On Being Black in America

Image: bustle.com
Article: Jayana

Being Black in America feels a lot like walking around with a hand wrapped around your throat and knowing that any word could very well be your last. Being Black in America feels a lot like drowning in hundreds of years of slavery and having people blame you for not knowing how to swim. Being Black in America feels a lot like being target practice—feels a lot more like being prey rather than human. Being Black in America feels a lot like survival of the fittest—feels like not knowing what shade of melanin the cops will deem unworthy to live today.

When my mother had me sixteen years ago, I don’t think this is what she expected. I don’t think this is what she ever thought of bringing her little girl into. This world was set aflame with its hatred for things it does not like—for things it does not understand nor have the ability to control. I guess I should’ve realized that my skin color was one of those things. When I first realized that the game, “How Many Blacks Can You Shoot Before People Notice a Pattern?”, went by the name of “police brutality”—I was confused. I remember feeling this way and thinking: how did we end up living in a world where the people who were supposed to protect us, ended up killing us instead?

When this topic surfaced around my school, every white person looked at us as if we were to blame. As if it were our faults that our men in blue had painted targets on our backs. As it were our faults that they had made a sport out of killing our race. “This wouldn’t have happened,” they said, “if you weren’t such criminals.” I remember wanting to scream at them. I remember wanting to shout that that was not what being Black was about—that they had us all wrong. Being Black is not synonymous with being a criminal, or being uneducated, or being a thug. Being Black isn’t every negative thought you’ve had spoon-fed about us since birth. Being Black is about being soulful. Being Black is about being bold, and beautiful, and unique. Being Black is knowing that you could be the darkest thing in the room and still shine.

Since then, I have learned many lessons on how to survive in America while being both Black and a woman. Being Black in America means standing up for what you believe in—it means facing the Grim Reaper dressed in white collars and shining badges and appearing unafraid. Being a woman in America means realizing that your body belongs to no one else but yourself. Being a woman in America means doing bad all by yourself—means realizing that you do not need someone else to make you worth more than you already are. Being Black and a woman in America means beating the odds—it means continuing to thrive in everything you do, even with the fetishizing of your skin color or the prejudices against your race.

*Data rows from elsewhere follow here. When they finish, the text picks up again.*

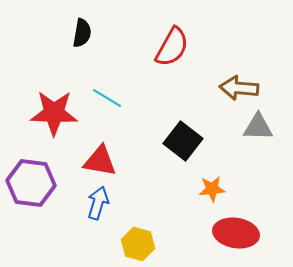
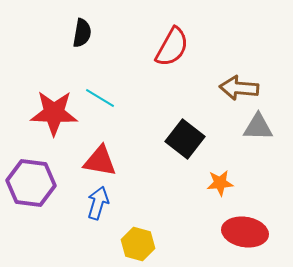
cyan line: moved 7 px left
black square: moved 2 px right, 2 px up
orange star: moved 8 px right, 6 px up
red ellipse: moved 9 px right, 1 px up
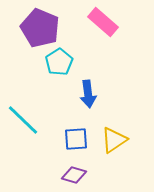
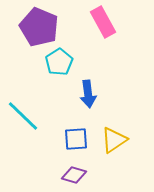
pink rectangle: rotated 20 degrees clockwise
purple pentagon: moved 1 px left, 1 px up
cyan line: moved 4 px up
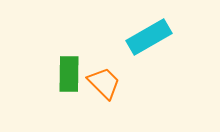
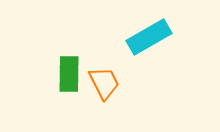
orange trapezoid: rotated 18 degrees clockwise
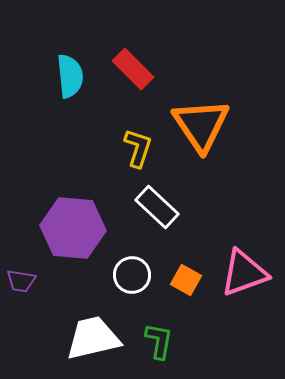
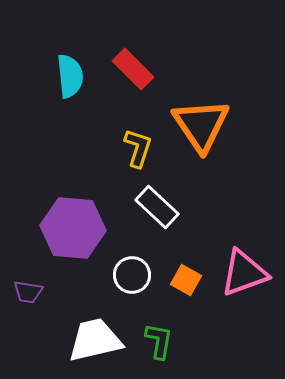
purple trapezoid: moved 7 px right, 11 px down
white trapezoid: moved 2 px right, 2 px down
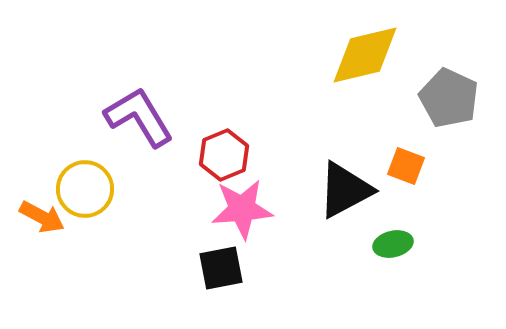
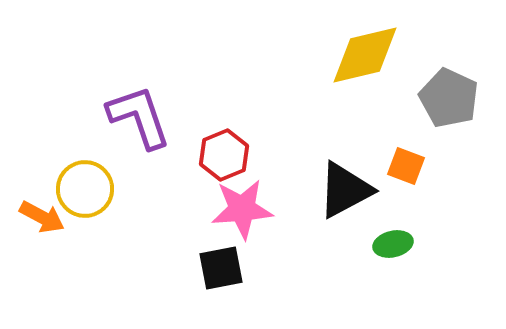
purple L-shape: rotated 12 degrees clockwise
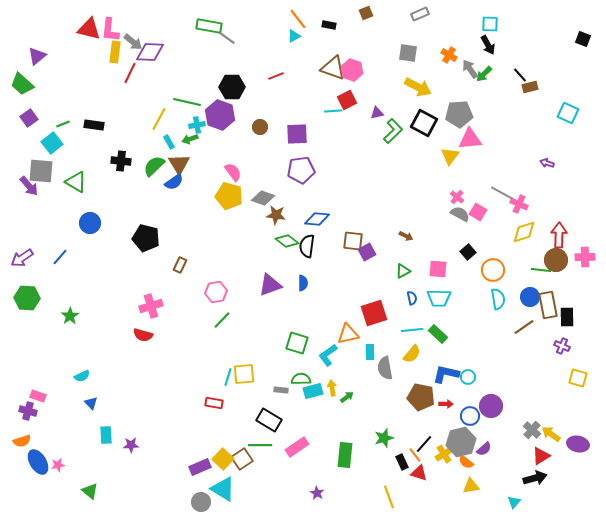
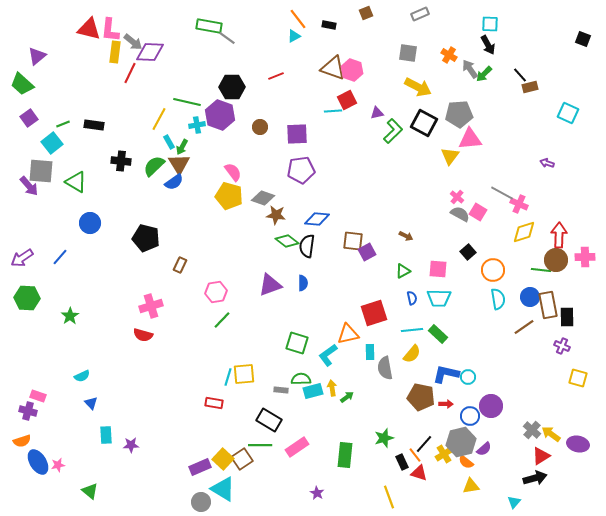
green arrow at (190, 139): moved 8 px left, 8 px down; rotated 42 degrees counterclockwise
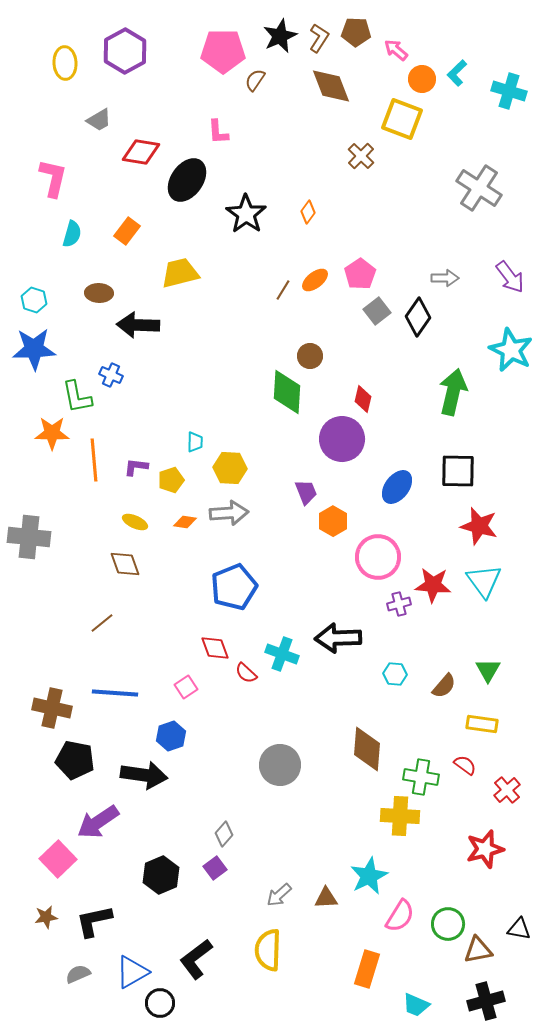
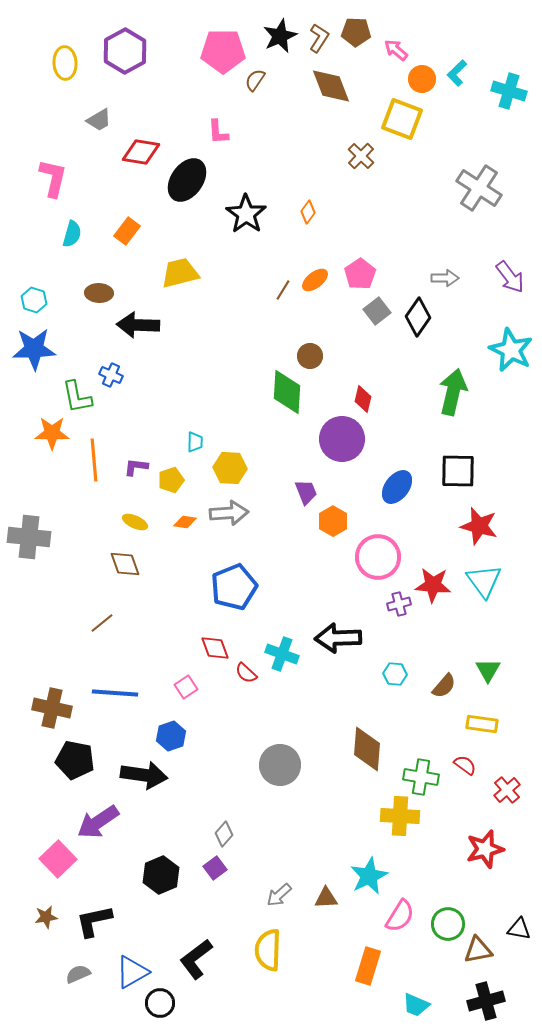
orange rectangle at (367, 969): moved 1 px right, 3 px up
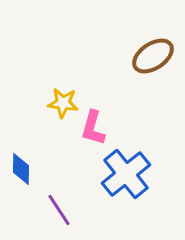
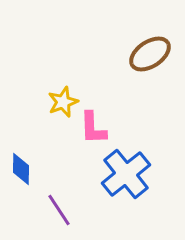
brown ellipse: moved 3 px left, 2 px up
yellow star: moved 1 px up; rotated 28 degrees counterclockwise
pink L-shape: rotated 18 degrees counterclockwise
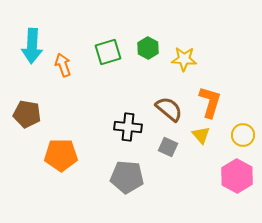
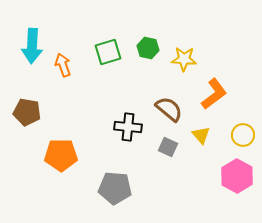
green hexagon: rotated 15 degrees counterclockwise
orange L-shape: moved 4 px right, 8 px up; rotated 36 degrees clockwise
brown pentagon: moved 2 px up
gray pentagon: moved 12 px left, 11 px down
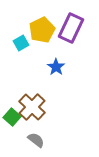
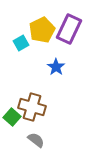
purple rectangle: moved 2 px left, 1 px down
brown cross: rotated 28 degrees counterclockwise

Loving my skin has not come easy, by any means. My journey for self-acceptance is not finished, but I want to thank everyone who has paved the way for Blacks today. I want to thank those who have sacrificed so much for this race. I want to thank my mom for her hips that broke and bled me into this Earth—for her confidence that she wore like a second skin. I want to thank my best friend for continuing to be bold and smart and unapologetic in a predominately white school filled with students who have been taught to hate her. Lastly, I want to thank those who have taught me what it truly means to be Black in America.